Dalam pembaruan tersebut, informasi cuaca kini tidak lagi muncul sebagai pengalaman layar penuh ala aplikasi mandiri. Sebagai gantinya, saat pengguna mengetuk pintasan cuaca—misalnya ikon matahari dan awan di layar beranda—yang terbuka adalah halaman hasil pencarian Google Search dengan kartu cuaca di dalamnya. Meski sebelumnya terlihat seperti aplikasi terpisah, fitur cuaca itu sebenarnya merupakan bagian dari aplikasi Google.
Antarmuka lama Google Weather dikenal sederhana dan mudah dikenali, termasuk tampilan bersih dengan karakter katak “Froggy” sebagai latar. Di sana pengguna dapat melihat kondisi cuaca saat ini, prakiraan 10 hari, serta berpindah antar kota dengan cepat. Kini, Google merombak pengalaman tersebut agar lebih menyatu dengan ekosistem pencarian, sehingga tampilan cuaca terasa sebagai bagian dari hasil pencarian web yang lebih luas.
Meski bentuk penyajiannya berubah, Google mempertahankan fungsi inti sekaligus menambah kedalaman informasi. Pengguna tetap dapat mengakses prakiraan per jam dan panduan cuaca jangka panjang, serta melihat metrik yang lebih rinci seperti tingkat kelembapan hingga kualitas udara (AQI).
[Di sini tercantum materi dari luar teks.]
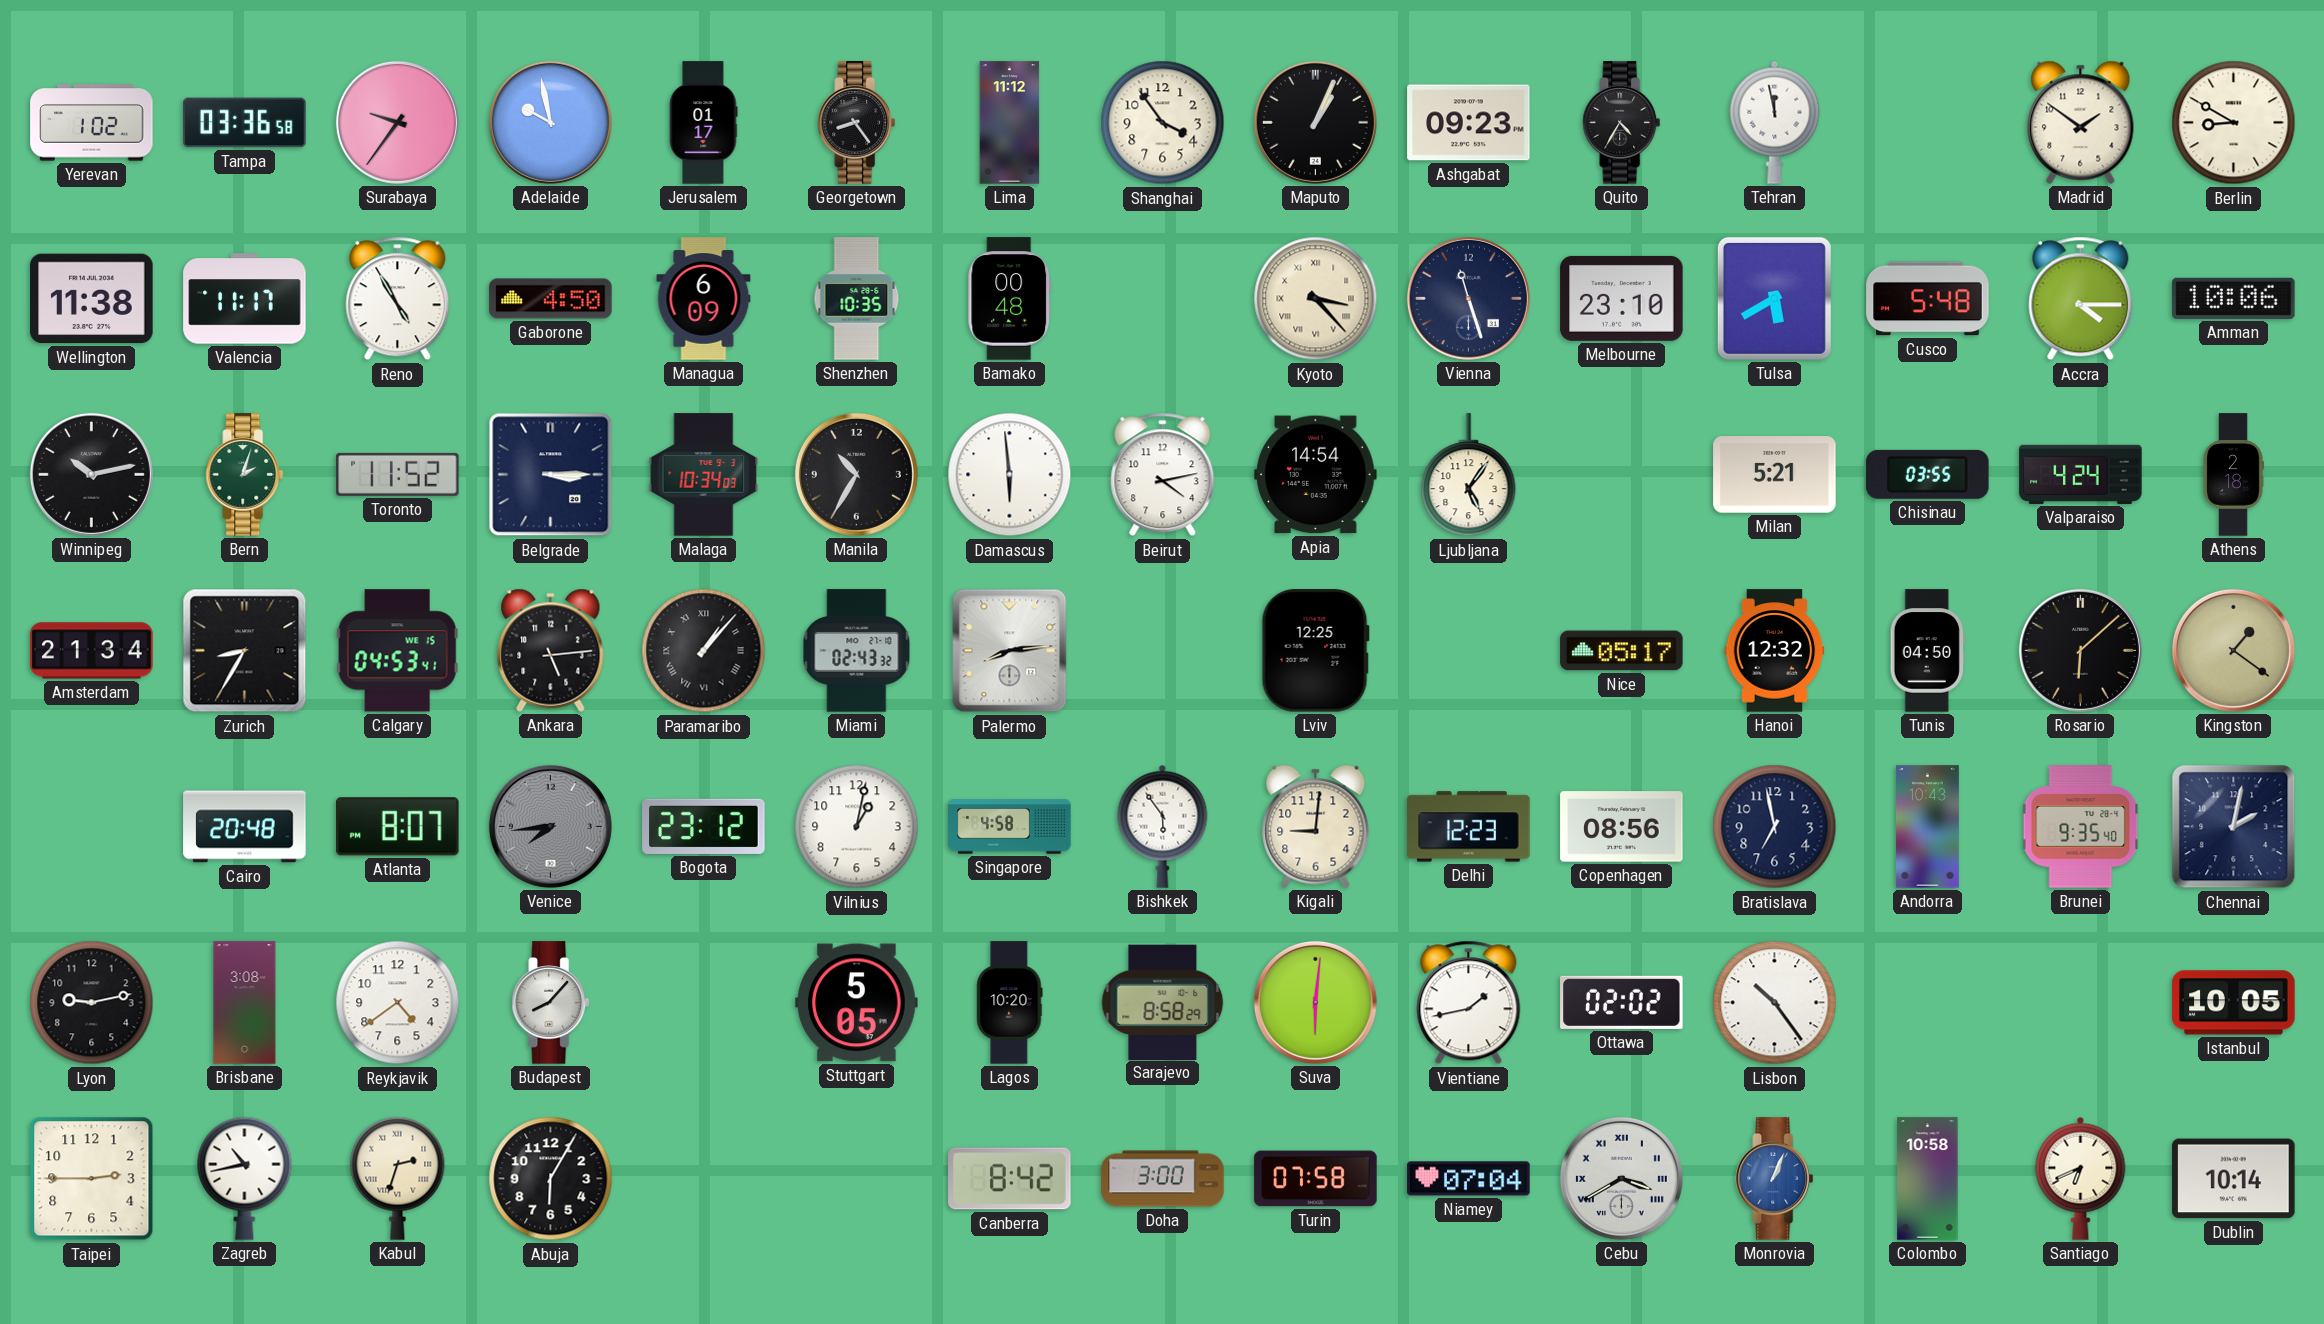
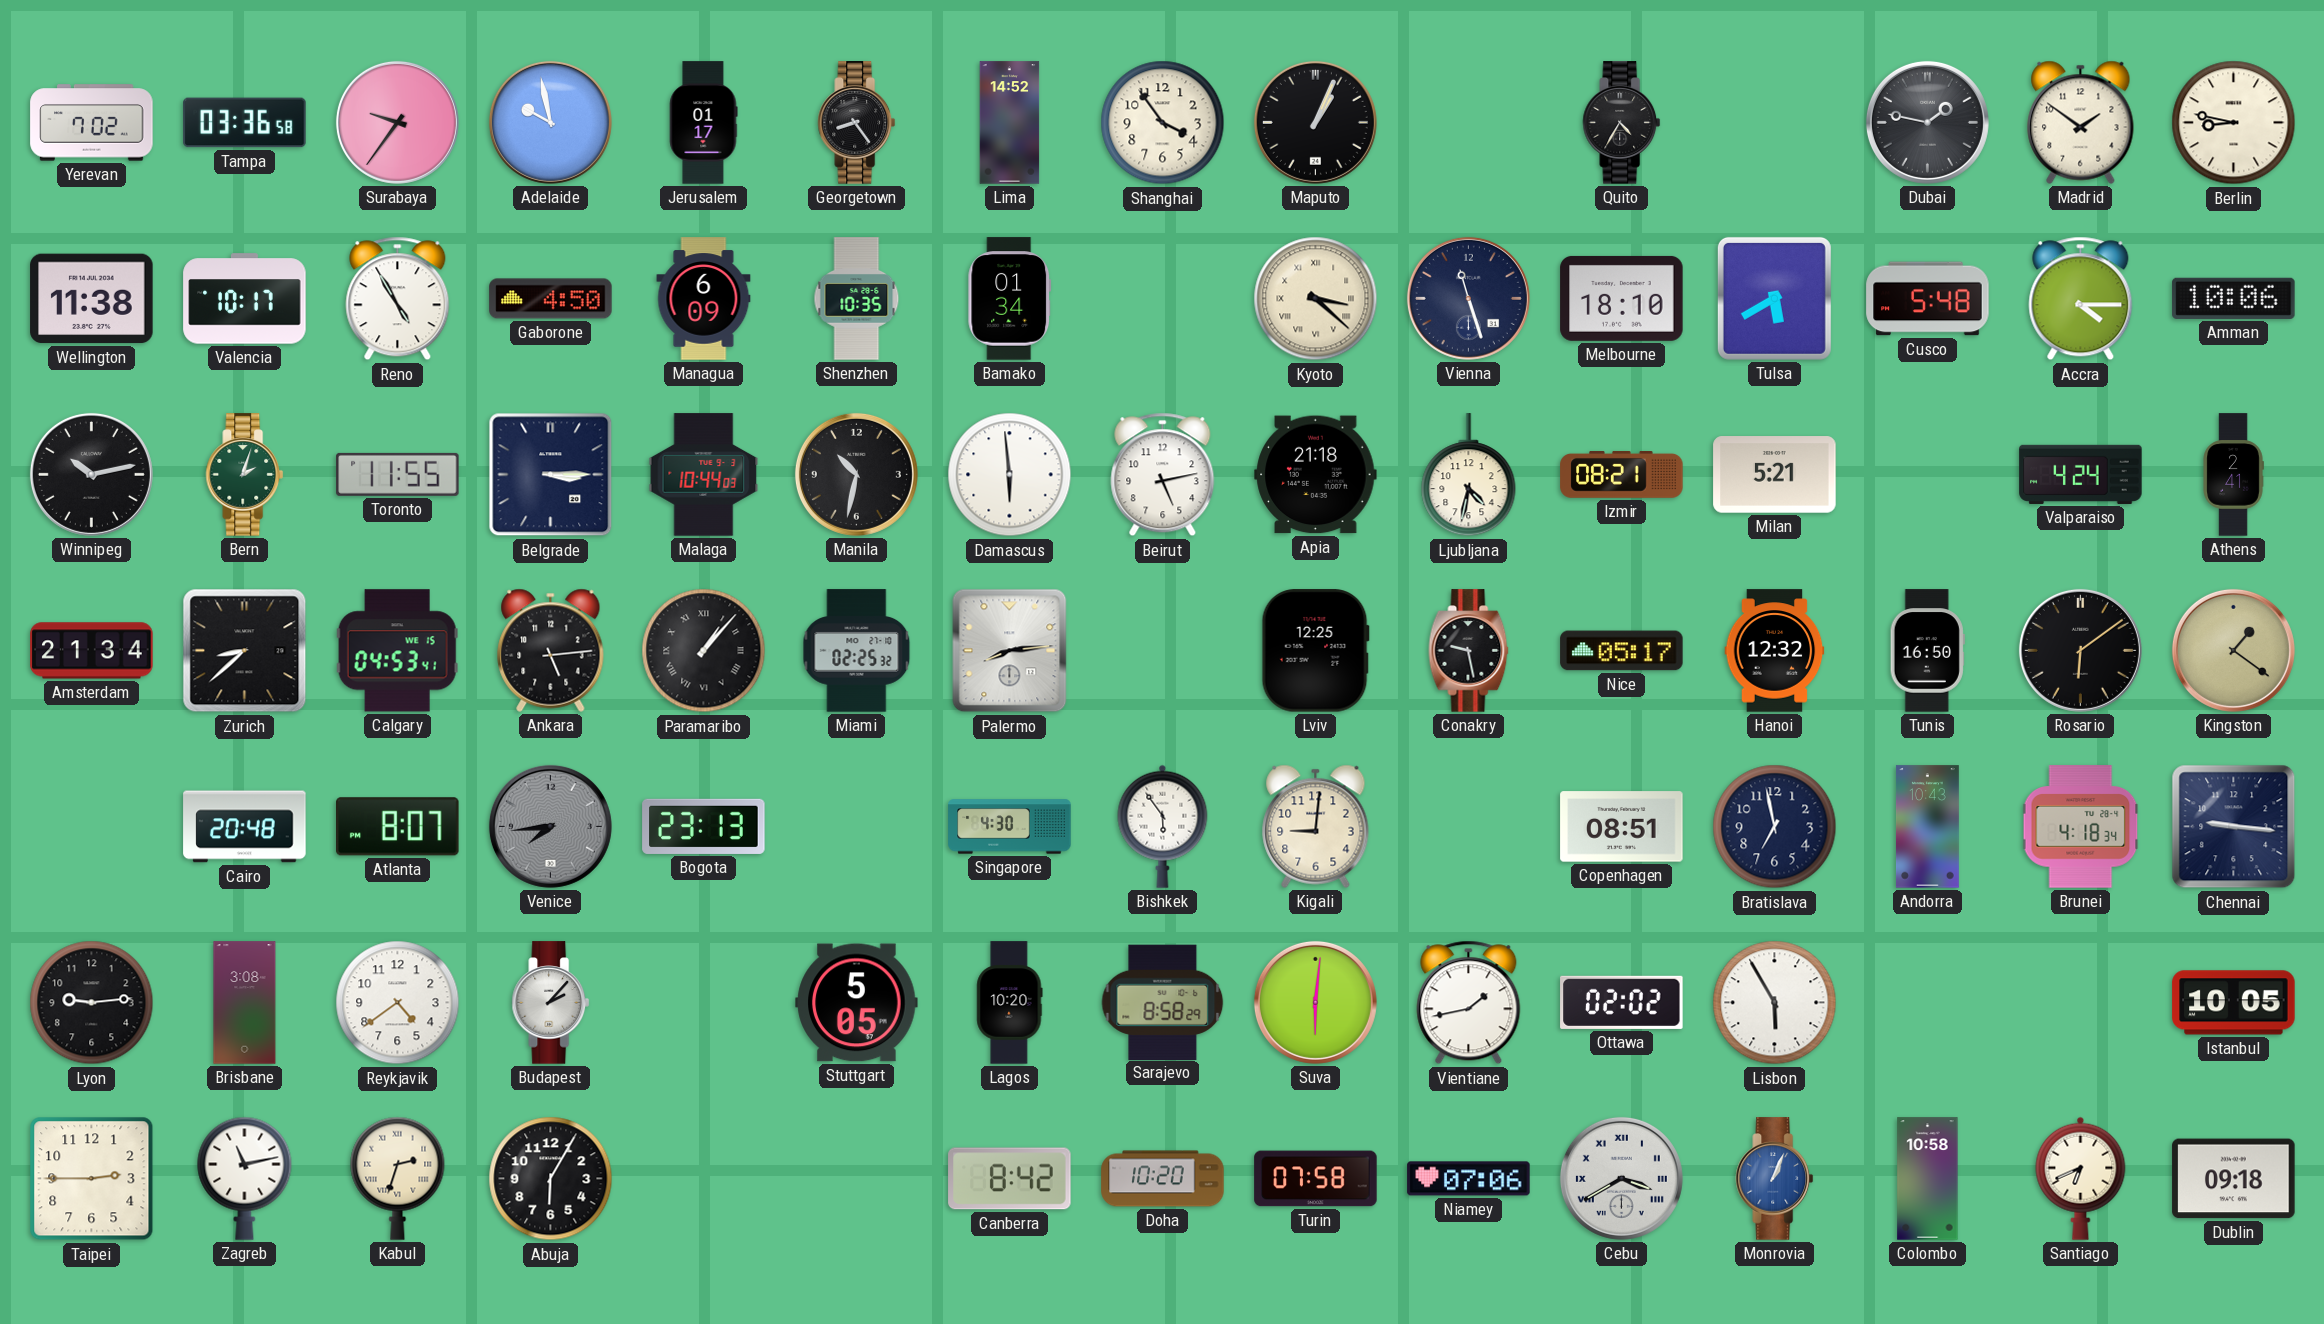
Yerevan: 1:02 -> 7:02
Lima: 11:12 -> 14:52
Ashgabat: 09:23 -> none
Tehran: 11:58 -> none
Dubai: none -> 1:47
Berlin: 8:50 -> 8:47
Valencia: 11:17 -> 10:17
Bamako: 00:48 -> 01:34
Kyoto: 3:23 -> 3:22
Melbourne: 23:10 -> 18:10
Toronto: 11:52 -> 11:55
Malaga: 10:34 -> 10:44
Manila: 10:35 -> 10:32
Beirut: 4:13 -> 5:13
Apia: 14:54 -> 21:18
Ljubljana: 5:06 -> 4:32
Izmir: none -> 08:21
Chisinau: 03:55 -> none
Athens: 2:18 -> 2:41
Zurich: 8:35 -> 8:38
Miami: 02:43 -> 02:25
Conakry: none -> 9:28
Tunis: 04:50 -> 16:50
Rosario: 6:08 -> 6:09
Bogota: 23:12 -> 23:13
Vilnius: 1:02 -> none
Singapore: 4:58 -> 4:30
Delhi: 12:23 -> none
Copenhagen: 08:56 -> 08:51
Brunei: 9:35 -> 4:18
Chennai: 2:02 -> 9:16
Lyon: 9:13 -> 9:14
Budapest: 8:07 -> 2:07
Lisbon: 10:24 -> 5:55
Zagreb: 10:43 -> 11:13
Doha: 3:00 -> 10:20
Niamey: 07:04 -> 07:06
Dublin: 10:14 -> 09:18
Google juga memperkenalkan ringkasan bertenaga kecerdasan buatan (AI) untuk memberikan gambaran cuaca secara cepat. Ringkasan ini ditujukan agar pengguna dapat memahami kondisi cuaca tanpa harus menelaah angka satu per satu. Namun karena berbasis pencarian, pengguna juga akan menemukan lebih banyak tautan dan konten web tambahan saat menggulir halaman.
Perubahan yang telah melalui fase pengujian selama beberapa bulan ini menandai integrasi fitur cuaca ke dalam Google Search. Dengan demikian, pembaruan cuaca tetap bisa diakses tanpa perlu aplikasi khusus, tetapi dengan pengalaman yang kini lebih terhubung ke hasil pencarian.